Why did Jameson and so many others consider the epilogue to The Destruction of Reason beyond rehabilitation? Writing during the Korean War, Lukács condemned the U.S. imperium as embodying the continuity of monopoly capitalism after the Second World War, in ways that represented a less-than-complete break with the irrationalist system (Adolf Hitler’s Germany was also a product of monopoly capitalism). In his epilogue, Lukács singled out for attack James Burnham (a leading U.S. Cold War intellectual who sought to legitimate monopoly capitalism as a new form of managerial capitalism), Walter Lippmann (one of the key founders of neoliberalism) and Karl Jaspers (a virulent critic of Marx and Freud), along with the then-ongoing rehabilitation of Heidegger and Carl Schmitt (both leading irrationalist thinkers who were among the chief intellectual supporters of Hitler). The underlying premise behind this newly emerging form of irrationalism, Lukács contended, was ‘the impossibility of exit’ from the system (see his discussion of Jaspers). All of the horrors of the new capitalist hegemony under the U.S. were thus justified in this new irrationalism by the notion of the end of history. Irrationalism had not been entirely defeated, Lukács argued, but was being resurrected on these grounds, in which the door to the future was now said to be closed. Today, not even the most ‘hardened opponent’ of Lukács on the Left could deny that he was largely correct. His characterisation of the U.S. in his epilogue was not unlike that of W.E.B. Du Bois at the same time, who decried in no uncertain terms the imperialism, racism, class domination and irrationalism of capitalism.

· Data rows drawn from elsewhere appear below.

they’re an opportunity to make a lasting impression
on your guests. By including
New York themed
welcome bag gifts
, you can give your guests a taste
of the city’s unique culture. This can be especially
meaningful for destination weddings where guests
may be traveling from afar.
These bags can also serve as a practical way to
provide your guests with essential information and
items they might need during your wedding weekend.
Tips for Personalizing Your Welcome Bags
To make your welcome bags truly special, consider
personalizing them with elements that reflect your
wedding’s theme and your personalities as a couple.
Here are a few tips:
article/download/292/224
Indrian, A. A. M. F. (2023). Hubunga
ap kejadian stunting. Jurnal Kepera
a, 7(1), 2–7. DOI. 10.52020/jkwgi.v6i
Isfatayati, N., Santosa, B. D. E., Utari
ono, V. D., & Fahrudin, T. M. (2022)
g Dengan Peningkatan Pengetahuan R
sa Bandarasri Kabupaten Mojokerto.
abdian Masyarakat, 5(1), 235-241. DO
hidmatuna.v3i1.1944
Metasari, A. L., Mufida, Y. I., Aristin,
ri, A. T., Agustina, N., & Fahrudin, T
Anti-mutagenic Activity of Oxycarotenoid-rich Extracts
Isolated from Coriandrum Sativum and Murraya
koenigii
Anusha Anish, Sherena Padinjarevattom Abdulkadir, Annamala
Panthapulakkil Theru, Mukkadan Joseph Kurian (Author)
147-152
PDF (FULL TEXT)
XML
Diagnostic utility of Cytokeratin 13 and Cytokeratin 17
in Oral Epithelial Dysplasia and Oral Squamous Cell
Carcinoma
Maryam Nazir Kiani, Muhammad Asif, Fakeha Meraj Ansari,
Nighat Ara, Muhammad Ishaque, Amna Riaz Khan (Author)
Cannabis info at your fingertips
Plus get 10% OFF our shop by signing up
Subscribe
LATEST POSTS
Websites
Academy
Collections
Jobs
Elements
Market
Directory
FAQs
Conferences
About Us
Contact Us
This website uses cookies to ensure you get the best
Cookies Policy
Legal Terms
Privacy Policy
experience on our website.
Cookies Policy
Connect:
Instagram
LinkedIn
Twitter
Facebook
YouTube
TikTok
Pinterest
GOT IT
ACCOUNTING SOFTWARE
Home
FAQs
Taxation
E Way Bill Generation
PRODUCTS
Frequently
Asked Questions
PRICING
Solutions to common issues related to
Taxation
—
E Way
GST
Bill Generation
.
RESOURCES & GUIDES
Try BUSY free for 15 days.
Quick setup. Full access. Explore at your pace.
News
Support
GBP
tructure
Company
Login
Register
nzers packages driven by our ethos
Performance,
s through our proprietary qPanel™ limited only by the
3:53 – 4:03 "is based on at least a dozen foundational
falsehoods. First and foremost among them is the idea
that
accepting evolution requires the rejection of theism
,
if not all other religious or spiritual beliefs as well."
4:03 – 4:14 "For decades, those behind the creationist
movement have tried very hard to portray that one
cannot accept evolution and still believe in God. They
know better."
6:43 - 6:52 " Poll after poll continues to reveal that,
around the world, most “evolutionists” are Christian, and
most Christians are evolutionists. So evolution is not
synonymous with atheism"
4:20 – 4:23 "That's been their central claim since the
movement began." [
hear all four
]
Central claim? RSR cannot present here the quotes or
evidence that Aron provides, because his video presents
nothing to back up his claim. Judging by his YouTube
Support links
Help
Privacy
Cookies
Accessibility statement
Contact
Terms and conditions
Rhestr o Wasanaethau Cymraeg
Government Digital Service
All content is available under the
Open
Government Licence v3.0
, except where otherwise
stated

The frustration being expressed by sections of today’s Left, when confronted with the notion that Lukács’s critique of the destruction of reason is directly applicable to contemporary left philosophy, is almost identical to Jameson’s reaction in the 1970s to Lukács’s epilogue, and with essentially the same causes. Jameson was clearly reacting to the sharpness of Lukács’s criticisms of Heidegger, Schmitt, Jaspers and Lippmann and the harshness of his description of the U.S. imperium. And, given that Jameson was mostly aghast at Lukács’s charges laid at the foot of Heidegger, it clearly struck a chord even then. Today, the substance of Lukács’s critique of Heidegger seems almost mild compared to what the Western Left has been forced to admit in the face of the evidence. Indeed, Lukács’s entire critique in The Destruction of Reason, including the epilogue, has, as Mészáros said, stood ‘the test of time’, only gaining strength in the seventy years since it was written.

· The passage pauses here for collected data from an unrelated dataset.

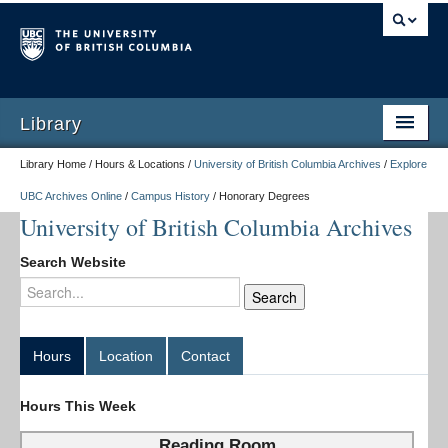
Library
Library Home / Hours & Locations /
University of British Columbia Archives
/
Explore
UBC Archives Online
/
Campus History
/
Honorary Degrees
University of British Columbia Archives
Search Website
Hours
Location
Contact
Hours This Week
Reading Room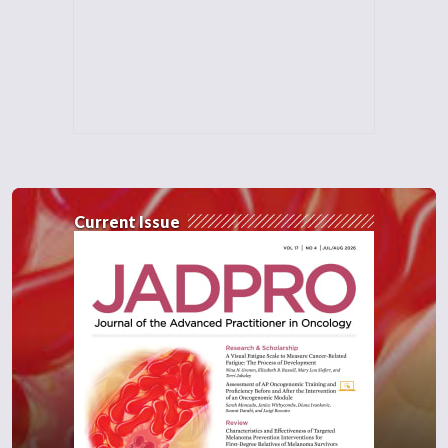
Current Issue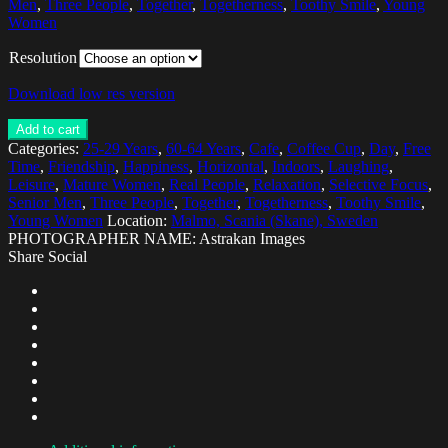
Men
,
Three People
,
Together
,
Togetherness
,
Toothy Smile
,
Young
Women
Resolution
Download low res version
Add to cart
Categories:
25-29 Years
,
60-64 Years
,
Cafe
,
Coffee Cup
,
Day
,
Free
Time
,
Friendship
,
Happiness
,
Horizontal
,
Indoors
,
Laughing
,
Leisure
,
Mature Women
,
Real People
,
Relaxation
,
Selective Focus
,
Senior Men
,
Three People
,
Together
,
Togetherness
,
Toothy Smile
,
Young Women
Location:
Malmo, Scania (Skane), Sweden
PHOTOGRAPHER NAME: Astrakan Images
Share Social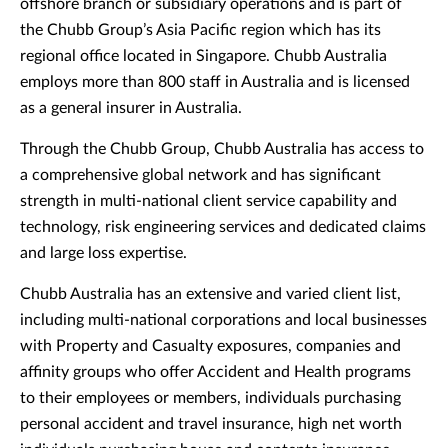
offshore branch or subsidiary operations and is part of
the Chubb Group’s Asia Pacific region which has its
regional office located in Singapore. Chubb Australia
employs more than 800 staff in Australia and is licensed
as a general insurer in Australia.
Through the Chubb Group, Chubb Australia has access to
a comprehensive global network and has significant
strength in multi-national client service capability and
technology, risk engineering services and dedicated claims
and large loss expertise.
Chubb Australia has an extensive and varied client list,
including multi-national corporations and local businesses
with Property and Casualty exposures, companies and
affinity groups who offer Accident and Health programs
to their employees or members, individuals purchasing
personal accident and travel insurance, high net worth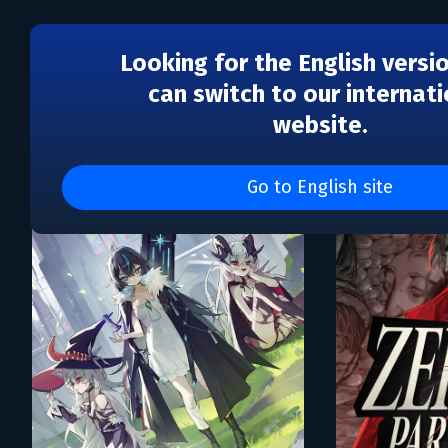
Looking for the English versi
can switch to our internati
website.
Каталог игр PUBG Corpo
Go to English site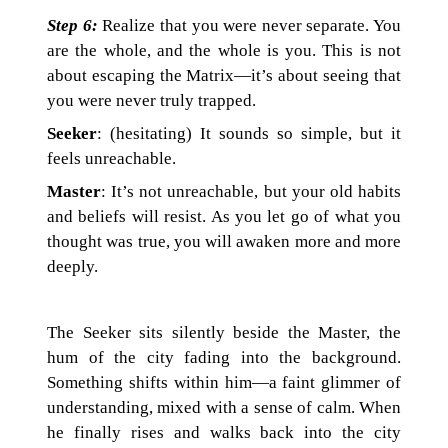
Step 6:
Realize that you were never separate. You
are the whole, and the whole is you. This is not
about escaping the Matrix—it’s about seeing that
you were never truly trapped.
Seeker
: (hesitating) It sounds so simple, but it
feels unreachable.
Master
: It’s not unreachable, but your old habits
and beliefs will resist. As you let go of what you
thought was true, you will awaken more and more
deeply.
The Seeker sits silently beside the Master, the
hum of the city fading into the background.
Something shifts within him—a faint glimmer of
understanding, mixed with a sense of calm. When
he finally rises and walks back into the city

The truth is that, rather than directly challenging capitalism from the Marxist perspective in line with reason and the material interests of the working class, Western academics still professing to be on the Left abandoned Marxism altogether, seeking to criticise modernity and humanism by drawing on the irrationalist tradition emanating from the Right. In the process, the various ‘post-’ thinkers walked into a trap, partly set for them and partly of their own making. One only needs to think of how aghast the Western Left was when Heidegger’s Nazi writings, which he always refused to repudiate, came out one after the other at his own request in his Collected Works, even emended in some places to reinsert his full exterminationist views, which had, in some places, been deleted by editors, showing how deeply this was organically bound up with his entire philosophy. It is a mark of the strength of the commitment to philosophical irrationalism in the academy today that Heideggerian thought has still not been abandoned at this point, even with the publication of his Black Notebooks. Instead, new efforts are being made to rehabilitate him once again, given the repercussions that the rejection of his thought would have for generations of putatively left thinkers (who had essentially taken his works, in preference to the whole Hegelian-Marxian tradition) as their fundamental basis.

I don’t take seriously the notion that the Western Left, in facing up to the irrationalism that has penetrated into its thought, would thereby be in danger of falling prey to the dog whistles of the Right with respect to issues of trans people, race or gender. Choosing Hegel and Marx over Nietzsche and Heidegger can hardly play into the hands of the Right. Although the record is, of course, not unblemished, the struggle against racism, misogynism, homophobia, transphobia and all other forms of discrimination has always been strongest on the Marxist Left, integrated with the class struggle and the anti-imperialist struggle. When Lukács attacked the U.S. imperium in the epilogue to The Destruction of Reason, he did not, like so many at the time on the European Left, ignore race. Rather he singled out the system of ‘lynching’, on which the U.S. power structure was based.

The Right, of course, has no real problem with a Left that eats itself up in indirect apologetics for the capitalist system and foments philosophical irrationalism, complementing in many ways the irrationalist Right itself. A left tradition that relies on racist and misogynist as well as antiworker and antisocialist figures such as Arthur Schopenhauer, Nietzsche, Oswald Spengler, Heidegger and Schmitt, and sees its inner logic as one of antihumanism, while downplaying imperialism, naturally plays into reactionary hands, losing contact with genuinely radical and revolutionary struggles around the world.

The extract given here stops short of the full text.